Saved data entries
%%
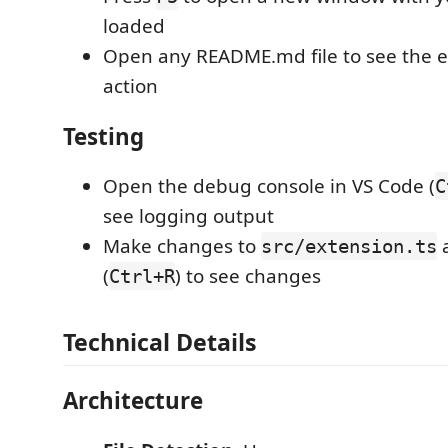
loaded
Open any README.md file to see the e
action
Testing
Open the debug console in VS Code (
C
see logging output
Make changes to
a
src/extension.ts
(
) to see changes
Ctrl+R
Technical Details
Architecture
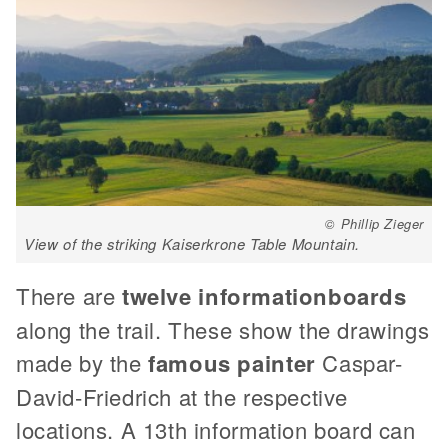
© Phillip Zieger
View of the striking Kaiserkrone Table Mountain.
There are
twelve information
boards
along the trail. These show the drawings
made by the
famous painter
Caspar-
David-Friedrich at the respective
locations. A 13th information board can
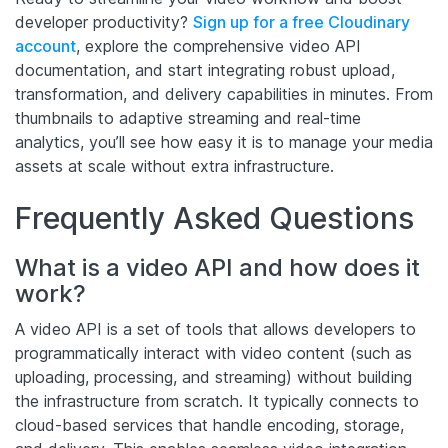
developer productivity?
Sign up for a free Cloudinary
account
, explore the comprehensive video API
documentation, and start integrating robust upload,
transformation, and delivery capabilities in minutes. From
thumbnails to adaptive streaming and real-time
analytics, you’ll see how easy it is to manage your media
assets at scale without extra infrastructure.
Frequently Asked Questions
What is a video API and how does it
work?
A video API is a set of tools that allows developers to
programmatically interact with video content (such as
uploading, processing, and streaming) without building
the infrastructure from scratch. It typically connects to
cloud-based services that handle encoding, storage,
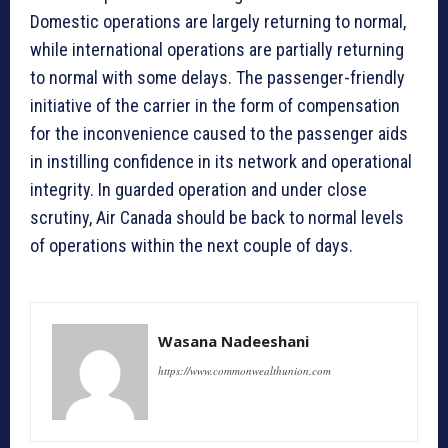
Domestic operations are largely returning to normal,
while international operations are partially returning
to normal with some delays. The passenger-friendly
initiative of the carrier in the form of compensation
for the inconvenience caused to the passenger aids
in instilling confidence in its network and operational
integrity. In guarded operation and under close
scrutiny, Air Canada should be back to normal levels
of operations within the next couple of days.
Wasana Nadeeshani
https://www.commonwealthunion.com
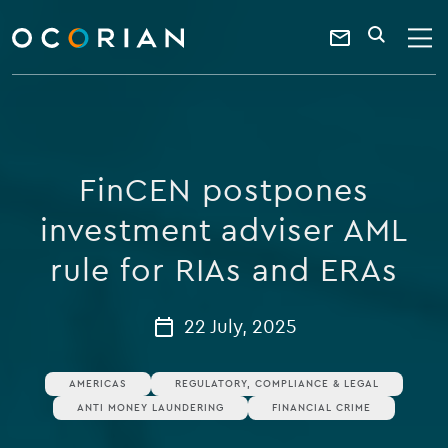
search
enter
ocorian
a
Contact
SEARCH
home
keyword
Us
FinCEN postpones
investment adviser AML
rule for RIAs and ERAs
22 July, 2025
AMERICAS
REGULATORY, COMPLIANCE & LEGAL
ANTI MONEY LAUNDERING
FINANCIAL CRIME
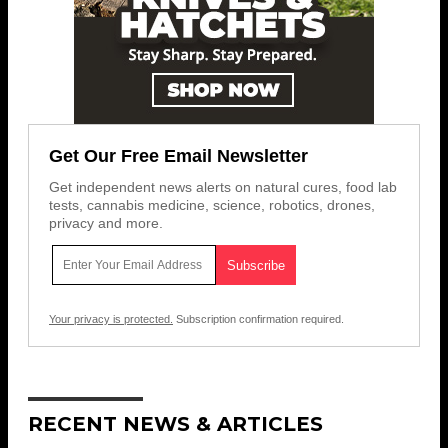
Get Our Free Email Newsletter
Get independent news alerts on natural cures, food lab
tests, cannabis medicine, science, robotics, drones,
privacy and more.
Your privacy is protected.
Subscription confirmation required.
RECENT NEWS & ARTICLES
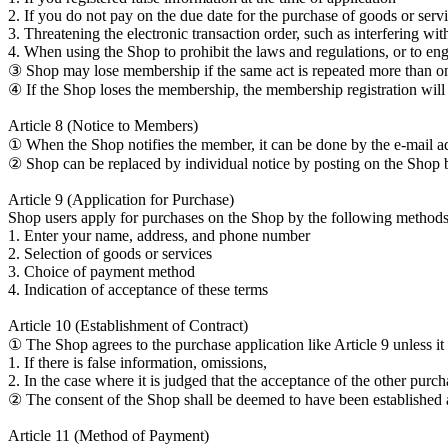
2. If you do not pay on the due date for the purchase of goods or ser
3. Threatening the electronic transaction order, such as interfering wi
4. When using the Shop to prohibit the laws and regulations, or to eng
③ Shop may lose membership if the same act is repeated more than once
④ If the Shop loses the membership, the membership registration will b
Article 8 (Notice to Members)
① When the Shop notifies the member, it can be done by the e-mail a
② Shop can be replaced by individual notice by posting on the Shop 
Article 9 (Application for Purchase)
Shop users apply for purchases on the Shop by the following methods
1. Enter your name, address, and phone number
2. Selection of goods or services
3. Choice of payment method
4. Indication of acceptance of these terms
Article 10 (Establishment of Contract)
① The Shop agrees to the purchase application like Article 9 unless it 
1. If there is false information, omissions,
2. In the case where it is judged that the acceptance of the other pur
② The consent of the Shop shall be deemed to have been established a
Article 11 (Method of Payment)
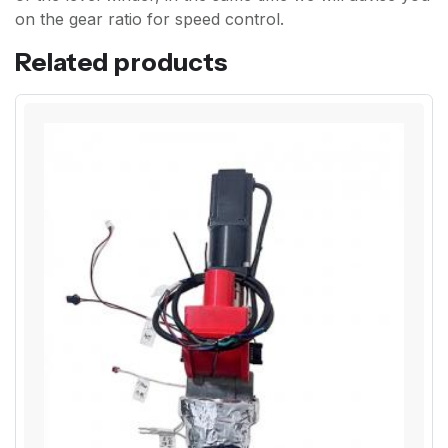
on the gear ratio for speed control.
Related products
%%
%%
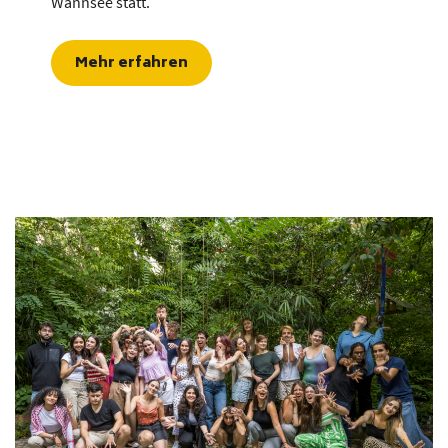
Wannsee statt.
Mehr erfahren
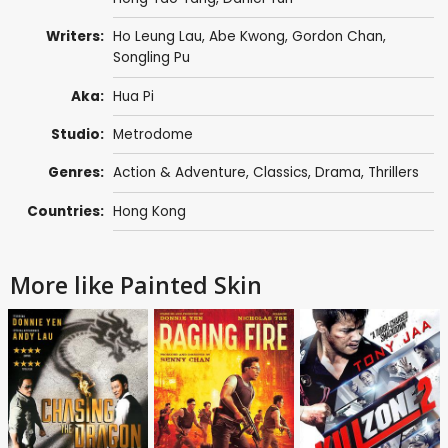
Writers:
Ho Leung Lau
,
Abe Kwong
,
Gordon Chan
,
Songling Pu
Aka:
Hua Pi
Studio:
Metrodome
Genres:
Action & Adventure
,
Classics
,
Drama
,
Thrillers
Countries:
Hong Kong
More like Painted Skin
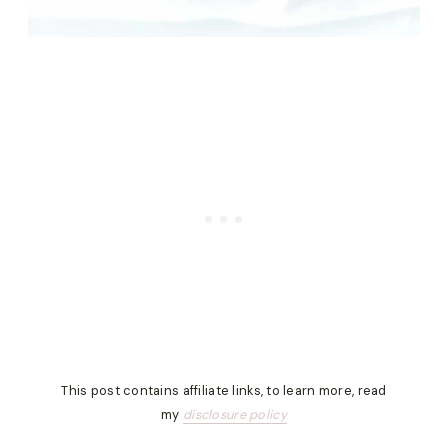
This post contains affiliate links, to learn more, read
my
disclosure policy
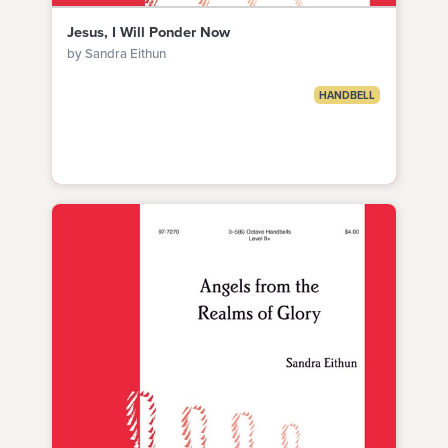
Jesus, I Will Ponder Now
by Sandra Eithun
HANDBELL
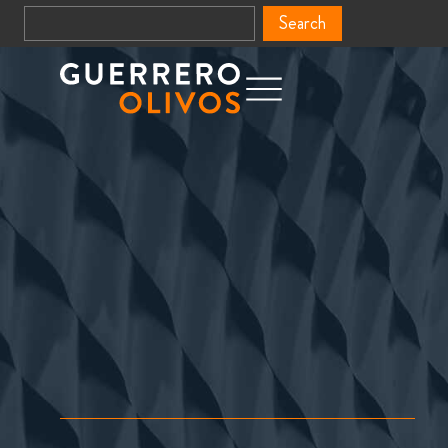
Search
%%
%%
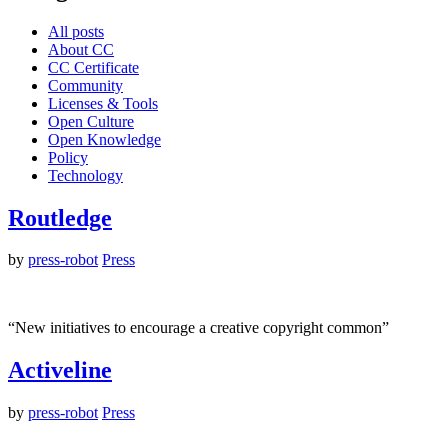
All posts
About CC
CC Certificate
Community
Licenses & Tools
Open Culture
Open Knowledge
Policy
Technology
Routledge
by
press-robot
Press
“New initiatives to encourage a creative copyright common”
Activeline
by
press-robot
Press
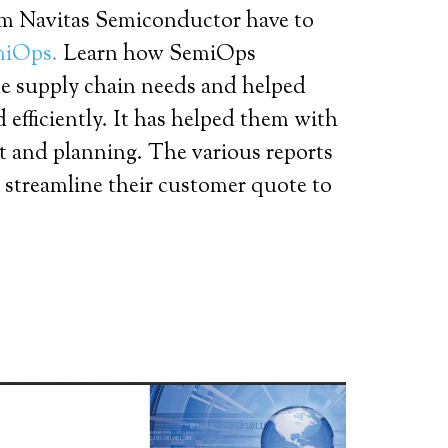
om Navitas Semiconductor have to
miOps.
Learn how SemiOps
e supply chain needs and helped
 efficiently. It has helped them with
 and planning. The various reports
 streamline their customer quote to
%%
- INSTRUCTIONS TO FOLLOW -
Copy only this from above: the line containing "documentation, and start", the line containing "scrutiny, Air Canada", and all lines between, printed exactly. Leave out the pictures.

- OUTPUT FOR THIS EXERCISE -
documentation, and start integrating robust upload,
transformation, and delivery capabilities in minutes. From
thumbnails to adaptive streaming and real-time
analytics, you’ll see how easy it is to manage your media
assets at scale without extra infrastructure.
Frequently Asked Questions
What is a video API and how does it
work?
A video API is a set of tools that allows developers to
programmatically interact with video content (such as
uploading, processing, and streaming) without building
the infrastructure from scratch. It typically connects to
cloud-based services that handle encoding, storage,
Domestic operations are largely returning to normal,
while international operations are partially returning
to normal with some delays. The passenger-friendly
initiative of the carrier in the form of compensation
for the inconvenience caused to the passenger aids
in instilling confidence in its network and operational
integrity. In guarded operation and under close
scrutiny, Air Canada should be back to normal levels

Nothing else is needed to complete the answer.